Open JettJones opened 7 months ago
Thanks for the repro! That will be very helpful in profiling this.
I wonder if a lack of structure sharing in the Go build graph (BuildGoPackageRequest
) contributes to the issue. If the buld graph for the standard library is not being reused, that could contribute greatly to the issue.
That seems fairly likely. Tangentially similar: https://github.com/pantsbuild/pants/pull/20030/
Hmm, so looking at this, I don't actually see redundancy. Those 6470 AnalyzeThirdPartyPackageRequest objects correspond to 6470 distinct go packages. The trouble may be that this many pending Process invocations (with somewhat large inputs) is more than the engine can handle with reasonable memory consumption.
Since individual packages within a third-party module can't change given a module version, maybe we need to switch to one-process-per-module instead of one-process-per-package?

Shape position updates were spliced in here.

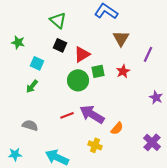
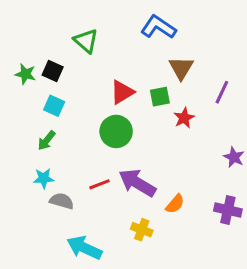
black square: (60, 45) -> (53, 71), moved
green square: (98, 71) -> (160, 97), moved
gray semicircle: (30, 125) -> (62, 201), moved
purple cross: (152, 142) -> (228, 210), moved, turned -30
cyan star: (15, 154) -> (44, 178), moved

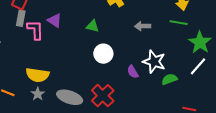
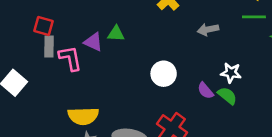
green triangle: (92, 26) -> (116, 34), moved
white star: (154, 62) -> (231, 73), size x0.7
green semicircle: (169, 79) -> (227, 96), moved, turned 70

Those 6470 packages belong to just 385 modules.
@tdyas thoughts?
Note that I incidentally noticed and fixed https://github.com/pantsbuild/pants/pull/20332 while looking into this, but it is not the cause of this issue.
Since individual packages within a third-party module can't change given a module version, maybe we need to switch to one-process-per-module instead of one-process-per-package? Those 6470 packages belong to just 385 modules.
That would be a reasonable way to batch the work.
Any update on this? Have just tried adding Pants as our build tool for our project since last week. Generally, it fits quite well with support of Python, Go, Docker and Helm as that is our pipeline as well.
However, high memory usage and constant redownloading of Go modules affects the user experience.
I believe @JettJones is working on this?
I believe @JettJones is working on this?
I tried a version of downloading go modules into named_cache - and while it solved the memory problems, that structure broke assumptions around cache lifetime and didn't have a path forward for remote execution. So it's largely back to the drawing board, and I don't have an active plan at the moment.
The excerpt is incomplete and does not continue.